**WHAT THE TASK ASKS:** Among the lines below, copy exactly those from the one with "ADE Advanced Optics RD3-020 Raptor" through the one with "Holosun 508T-GR", counting both ends.

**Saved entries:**
※ ※ ※

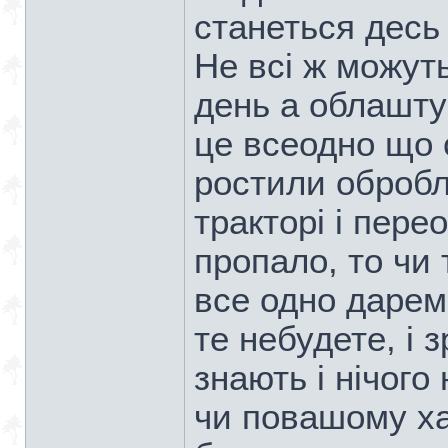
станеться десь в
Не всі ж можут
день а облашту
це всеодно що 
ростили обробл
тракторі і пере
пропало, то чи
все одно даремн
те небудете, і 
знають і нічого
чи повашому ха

※ ※ ※

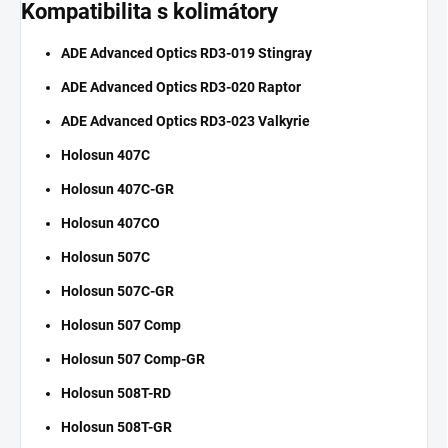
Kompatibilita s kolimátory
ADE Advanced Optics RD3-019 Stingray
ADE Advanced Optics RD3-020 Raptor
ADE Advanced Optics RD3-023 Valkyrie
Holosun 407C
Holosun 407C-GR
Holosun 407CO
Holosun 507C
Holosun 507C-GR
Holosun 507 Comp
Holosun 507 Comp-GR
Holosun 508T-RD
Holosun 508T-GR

※ ※ ※

**WRITTEN SOLUTION:**
ADE Advanced Optics RD3-020 Raptor
ADE Advanced Optics RD3-023 Valkyrie
Holosun 407C
Holosun 407C-GR
Holosun 407CO
Holosun 507C
Holosun 507C-GR
Holosun 507 Comp
Holosun 507 Comp-GR
Holosun 508T-RD
Holosun 508T-GR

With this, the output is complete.